左:PET フィルム上で生育する201-F6 株。右:フィルム表面を洗浄後、観察される分解痕(慶應義塾大学の発表資料より)[写真拡大]

 慶應義塾大学の吉田昭介助教(現・京都大学研究員)らの研究グループは、ポリエチレンテレフタレート(PET)を分解して生育する細菌を発見した。この成果は、使用済みPET製品のバイオリサイクル技術の開発に貢献することが期待されるという。

 PETは石油を原料に製造され、ペットボトルや衣類などに汎用されている。しかしリサイクルされているのは、ペットボトルのみで、それはペットボトル生産量(613万トン)の37%、PET樹脂総生産量の4.1%に過ぎない。PET製品は安定であるため、自然界では生物分解を受けないとされてきた。

 今回の研究では、自然界の中からPET分解菌を探索した。その結果、PETくずを含む堆積物を投入した試験管で、PETフィルムに多種多様な微生物が集まり、分解している様子を発見し、この微生物群から強力なPET分解細菌を分離することに成功した。この菌は大阪府堺市で採取した環境サンプルから得られたことから、「Ideonella sakaiensis (イデオネラ サカイエンシス)201-F6株」と命名した。

 さらに、この細菌のゲノムを解読したところ、PETを加水分解することが知られている酵素と類似した遺伝子を発見し、この遺伝子から作られる酵素を調べたところ、PETを加水分解する能力があることが判明した。この酵素は従来知られていたPET加水分解酵と比べて、PETを好んで分解し、PETが頑丈な構造となる常温で高い分解活性を持つことが分かった。

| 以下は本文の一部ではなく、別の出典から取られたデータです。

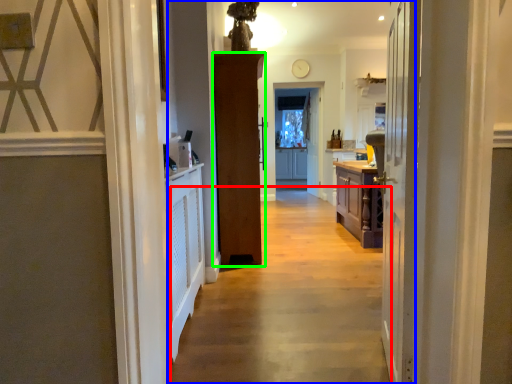 Question: Based on their relative distances, which object is farther from path (highlighted by a red box)? Choose from corridor (highlighted by a blue box) and door (highlighted by a green box).

Choices:
 (A) corridor
 (B) door

Answer: (A) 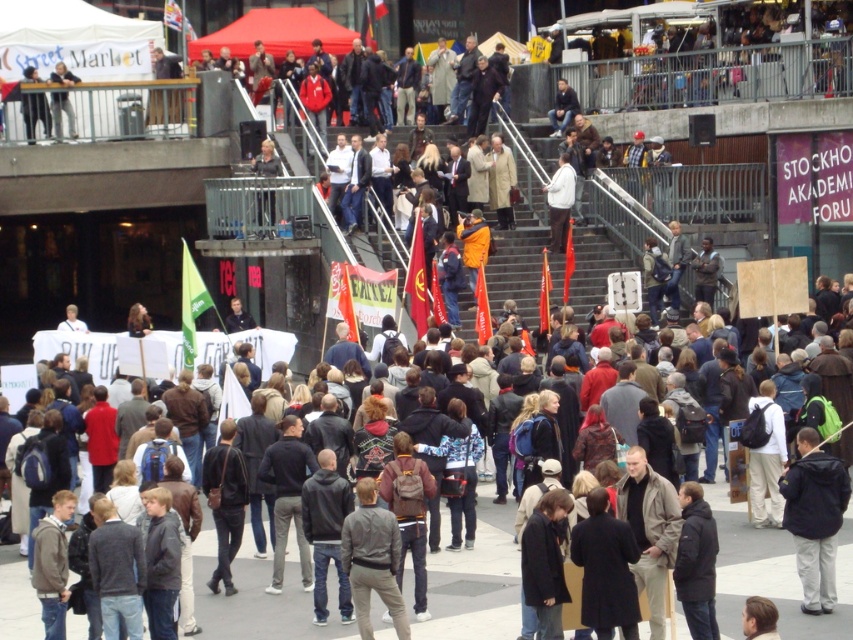 You are a photographer standing at the edge of the crowd in the city square. You see the black leather jacket at center and a camera. How far apart are these two items?

The black leather jacket at center and the camera are 137.62 feet apart from each other.

You are a photographer trying to capture a photo of the dark gray sweater at center and the dark gray jacket at upper left. Which one appears bigger in the photo?

The dark gray sweater at center appears bigger in the photo because it has a larger size compared to the dark gray jacket at upper left.

You are a photographer standing near the camera in the scene. You want to capture a closeup of the dark gray sweater at center. Can you do this without moving the camera? Explain why or why not.

The dark gray sweater at center and the camera are 36.39 meters apart. Since this distance is quite large, capturing a closeup without moving the camera would be challenging unless using a telephoto lens capable of zooming in from that distance. However, standard camera lenses might not provide sufficient zoom to achieve a clear closeup at 36.39 meters. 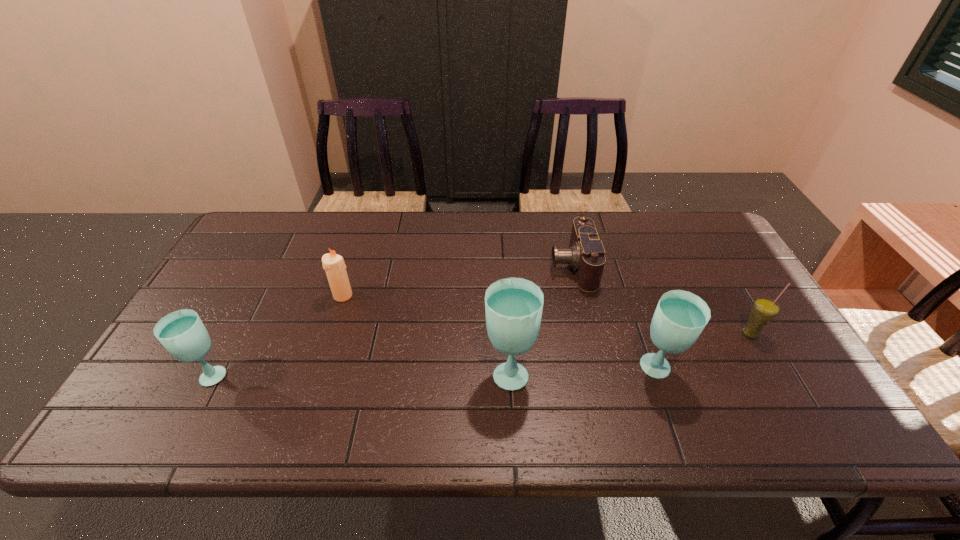 The image size is (960, 540). Find the location of `object located in the right edge section of the desktop`. object located in the right edge section of the desktop is located at coordinates [x=764, y=310].

I want to click on object that is at the near left corner, so click(182, 333).

The height and width of the screenshot is (540, 960). In the image, there is a desktop. Identify the location of vacant space at the far edge. (305, 249).

In the image, there is a desktop. At what (x,y) coordinates should I click in order to perform the action: click on free space at the near edge. Please return your answer as a coordinate pair (x, y). Looking at the image, I should click on (421, 370).

The image size is (960, 540). In the image, there is a desktop. Find the location of `vacant region at the left edge`. vacant region at the left edge is located at coordinates (223, 322).

The width and height of the screenshot is (960, 540). Find the location of `vacant space at the right edge of the desktop`. vacant space at the right edge of the desktop is located at coordinates (731, 340).

The height and width of the screenshot is (540, 960). Find the location of `free location at the far right corner`. free location at the far right corner is located at coordinates (676, 230).

This screenshot has width=960, height=540. I want to click on vacant space at the near right corner of the desktop, so click(x=806, y=395).

Where is `unoccupied position between the rightmost object and the fifth object from right to left`? unoccupied position between the rightmost object and the fifth object from right to left is located at coordinates (546, 315).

 微生物を用いたPET分解は化学処理と比べてエネルギーの消費が小さく、環境にやさしい手法であるため、今回見出された微生物由来酵素の活性や安定性の強化が達成できれば、理想的なPETリサイクルの実現が近づくと考えられる。

 なお、この内容は「Science」に掲載された。論文タイトルは、「A bacterium that degrades and assimilates poly(ethylene terephthalate)」(和訳:ポリエチレンテレフタレートを分解・資化する細菌)。